Após me limpar com o papel higiênico e me vestir da melhor forma possível, tive que me despedir de Ariane, que já estava sendo requisitada por outro cliente. Aqui não há tempo para banho ou coisa do tipo – tudo se resume a se limpar com umas folhinhas de papel. “Quando seu livro sair, eu com certeza vou comprar”, disse ela. Antes mesmo que eu pudesse sair do andar, pude ver ela entrando no mesmo cubículo com outro cliente. Mais quinze minutos.

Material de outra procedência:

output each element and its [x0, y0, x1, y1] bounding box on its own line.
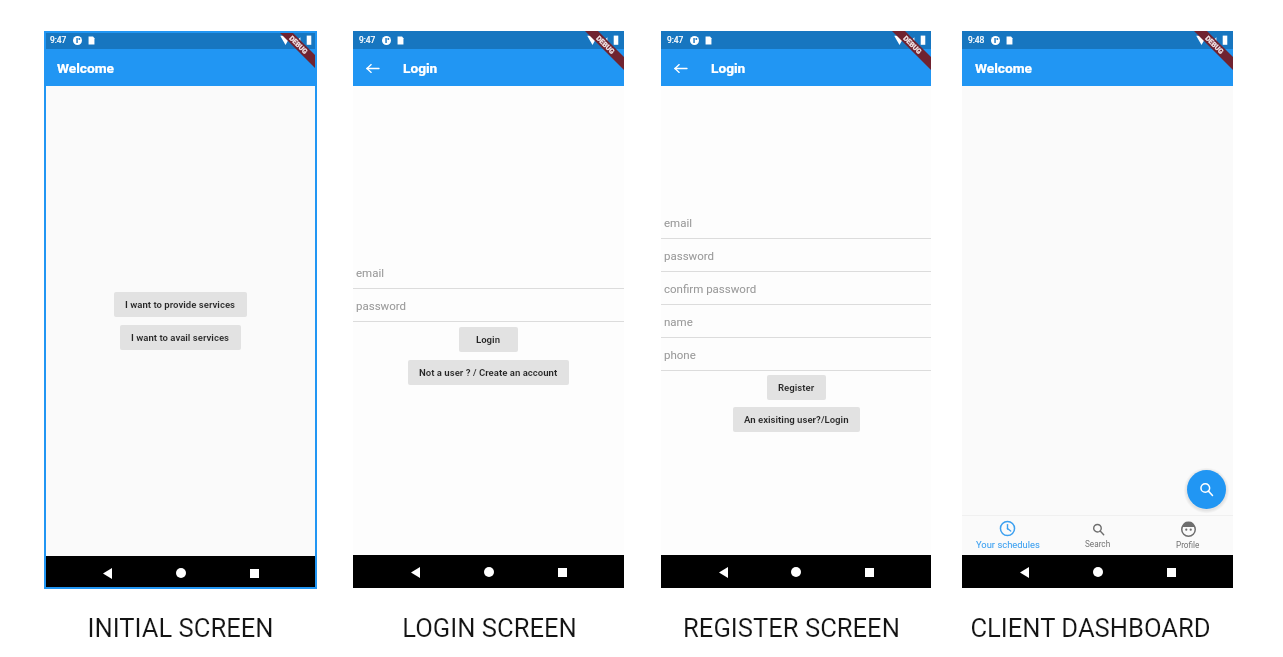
staticText: An exisiting user?/Login: [744, 414, 849, 425]
button[interactable]: Profile: [1143, 516, 1233, 555]
staticText: CLIENT DASHBOARD: [970, 613, 1211, 643]
staticText: I want to provide services: [125, 299, 236, 310]
staticText: Register: [778, 382, 815, 393]
staticText: name: [664, 315, 693, 328]
button[interactable]: I want to provide services: [114, 292, 247, 317]
button[interactable]: Back: [669, 57, 691, 79]
staticText: password: [356, 299, 407, 312]
button[interactable]: Back: [96, 562, 118, 584]
staticText: Login: [711, 60, 746, 76]
button[interactable]: Home: [170, 562, 192, 584]
staticText: 9:48: [968, 35, 985, 45]
staticText: REGISTER SCREEN: [683, 613, 900, 643]
button[interactable]: Back: [361, 57, 383, 79]
staticText: LOGIN SCREEN: [402, 613, 577, 643]
button[interactable]: Login: [459, 327, 518, 352]
button[interactable]: Recent apps: [551, 561, 573, 583]
button[interactable]: Search: [1187, 470, 1226, 509]
staticText: Profile: [1176, 540, 1200, 550]
button[interactable]: Back: [1013, 561, 1035, 583]
staticText: 9:47: [667, 35, 684, 45]
staticText: INITIAL SCREEN: [87, 613, 274, 643]
button[interactable]: Home: [1087, 561, 1109, 583]
staticText: DEBUG: [287, 34, 309, 56]
staticText: Login: [403, 60, 438, 76]
button[interactable]: Home: [785, 561, 807, 583]
button[interactable]: An exisiting user?/Login: [733, 407, 860, 432]
staticText: 9:47: [359, 35, 376, 45]
button[interactable]: Recent apps: [858, 561, 880, 583]
staticText: Welcome: [57, 60, 114, 76]
button[interactable]: Recent apps: [1160, 561, 1182, 583]
staticText: Not a user ? / Create an account: [419, 367, 558, 378]
staticText: 9:47: [50, 35, 67, 45]
staticText: confirm password: [664, 282, 757, 295]
button[interactable]: Not a user ? / Create an account: [408, 360, 569, 385]
button[interactable]: I want to avail services: [120, 325, 241, 350]
button[interactable]: Your schedules: [962, 516, 1053, 555]
staticText: phone: [664, 348, 696, 361]
staticText: Welcome: [975, 60, 1032, 76]
button[interactable]: Home: [478, 561, 500, 583]
button[interactable]: Back: [404, 561, 426, 583]
staticText: Your schedules: [976, 539, 1040, 550]
staticText: I want to avail services: [131, 332, 230, 343]
button[interactable]: Register: [767, 375, 826, 400]
button[interactable]: Search: [1053, 516, 1143, 555]
button[interactable]: Recent apps: [243, 562, 265, 584]
staticText: Search: [1085, 539, 1111, 549]
staticText: email: [356, 266, 385, 279]
staticText: DEBUG: [901, 34, 923, 56]
staticText: email: [664, 216, 693, 229]
staticText: password: [664, 249, 715, 262]
staticText: DEBUG: [1203, 34, 1225, 56]
button[interactable]: Back: [712, 561, 734, 583]
staticText: Login: [476, 334, 501, 345]
staticText: DEBUG: [594, 34, 616, 56]
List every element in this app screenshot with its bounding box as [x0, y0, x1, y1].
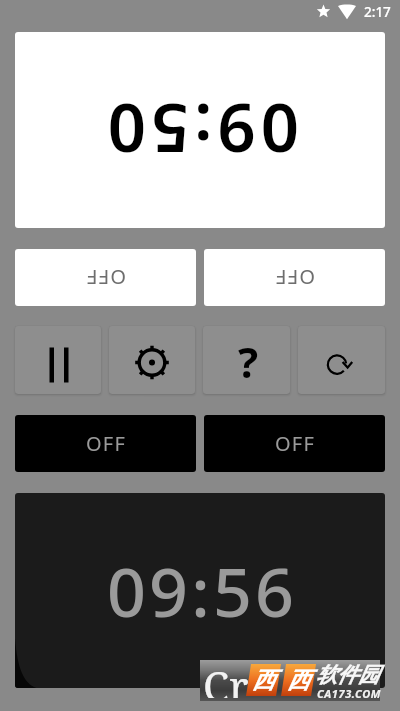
button[interactable]: 09:56	[15, 493, 385, 688]
staticText: 西	[287, 666, 310, 695]
staticText: 2:17	[364, 3, 391, 21]
button[interactable]: Pause	[15, 326, 101, 394]
staticText: 09:56	[107, 544, 298, 637]
button[interactable]: Help	[203, 326, 290, 394]
button[interactable]: OFF	[15, 249, 196, 306]
staticText: OFF	[86, 264, 126, 291]
staticText: 09:50	[102, 85, 299, 176]
button[interactable]: OFF	[15, 415, 196, 472]
staticText: ?	[238, 333, 259, 390]
staticText: OFF	[275, 264, 315, 291]
button[interactable]: Reset	[298, 326, 385, 394]
staticText: OFF	[275, 430, 315, 457]
button[interactable]: Settings	[109, 326, 195, 394]
staticText: 软件园	[316, 662, 379, 688]
staticText: Cr	[203, 657, 249, 698]
button[interactable]: 09:50	[15, 32, 385, 228]
button[interactable]: OFF	[204, 415, 385, 472]
staticText: 西	[252, 666, 275, 695]
button[interactable]: OFF	[204, 249, 385, 306]
staticText: OFF	[86, 430, 126, 457]
staticText: CA173.COM	[317, 686, 382, 701]
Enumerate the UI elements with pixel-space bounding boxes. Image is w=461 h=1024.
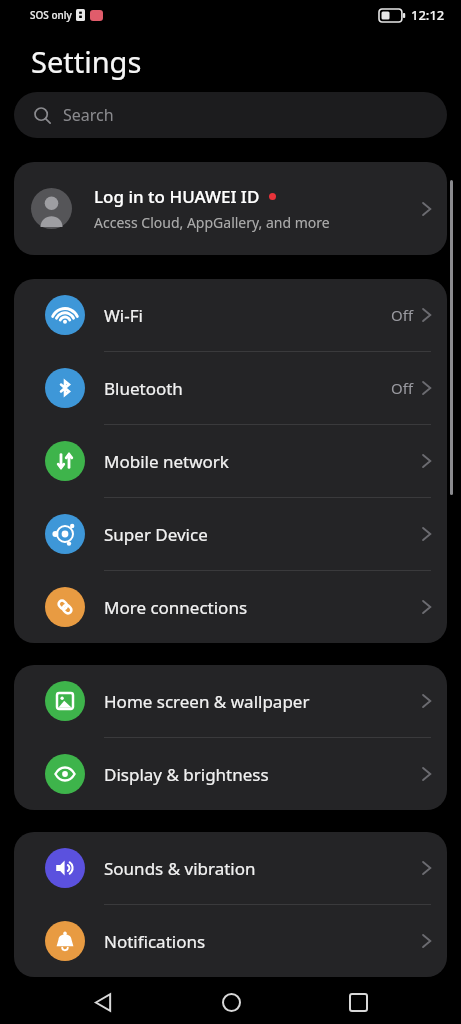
staticText: Off (391, 378, 414, 398)
staticText: 12:12 (411, 6, 445, 24)
staticText: Mobile network (104, 450, 229, 473)
button[interactable]: Back (79, 980, 127, 1024)
staticText: Search (63, 104, 114, 126)
button[interactable]: Display & brightness (14, 738, 447, 810)
button[interactable]: Super Device (14, 498, 447, 570)
staticText: Log in to HUAWEI ID (94, 185, 260, 208)
staticText: Notifications (104, 930, 206, 953)
staticText: Wi-Fi (104, 304, 143, 327)
button[interactable]: Home screen & wallpaper (14, 665, 447, 737)
button[interactable]: Recent apps (334, 980, 382, 1024)
button[interactable]: More connections (14, 571, 447, 643)
staticText: Access Cloud, AppGallery, and more (94, 213, 330, 232)
button[interactable]: Home (207, 980, 255, 1024)
button[interactable]: Search (14, 92, 447, 138)
button[interactable]: Mobile network (14, 425, 447, 497)
staticText: Bluetooth (104, 377, 183, 400)
staticText: Home screen & wallpaper (104, 690, 310, 713)
staticText: Sounds & vibration (104, 857, 256, 880)
staticText: Display & brightness (104, 763, 269, 786)
staticText: Settings (31, 42, 142, 81)
staticText: More connections (104, 596, 248, 619)
staticText: SOS only (30, 8, 72, 22)
button[interactable]: Wi-Fi (14, 279, 447, 351)
button[interactable]: Notifications (14, 905, 447, 977)
staticText: Off (391, 305, 414, 325)
button[interactable]: Log in to HUAWEI ID (14, 162, 447, 255)
button[interactable]: Sounds & vibration (14, 832, 447, 904)
staticText: Super Device (104, 523, 208, 546)
button[interactable]: Bluetooth (14, 352, 447, 424)
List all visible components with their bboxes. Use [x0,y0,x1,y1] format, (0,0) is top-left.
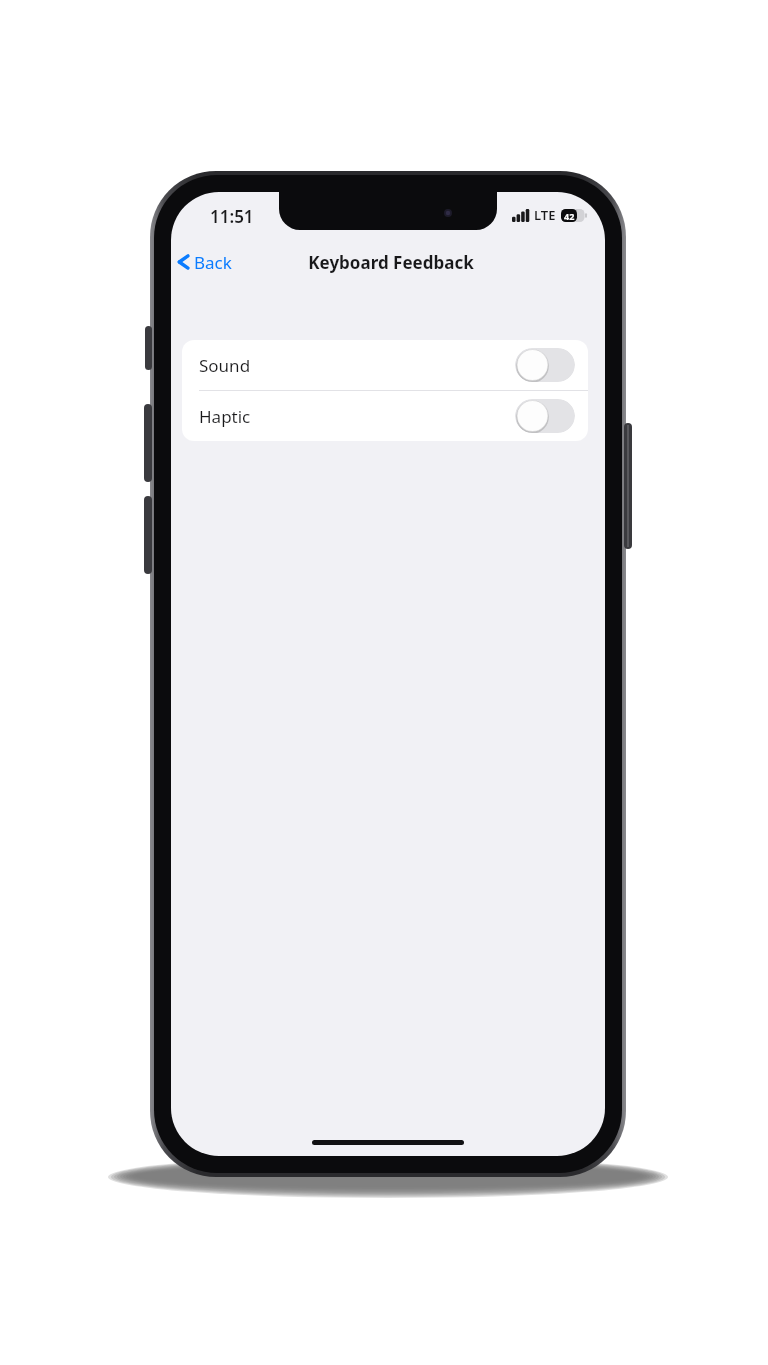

Quem já assistiu ao clássico Sin City (ou leu as histórias em quadrinhos de Frank Miller) com certeza deve se lembrar de Old Town, que na versão brasileira foi traduzida como “Cidade Velha”. Uma zona de prostituição onde a lei não alcança e na qual as próprias mulheres governam de sua maneira. Entrar em um bordel vertical como o Edifício Itatiaia é a experiência mais próxima que você pode ter de perambular por esse bairro fictício.
Embora seja um prédio dedicado à – desculpem o palavreado, senhores – putaria, é interessante perceber que há um clima de mínimo respeito mútuo entre as profissionais e os frequentadores do prostíbulo. Aquela é a casa delas, o ponto comercial delas, e elas fazem o que elas querem fazer pelo preço que acham justo. A casa das primas não é a casa da mãe Joana.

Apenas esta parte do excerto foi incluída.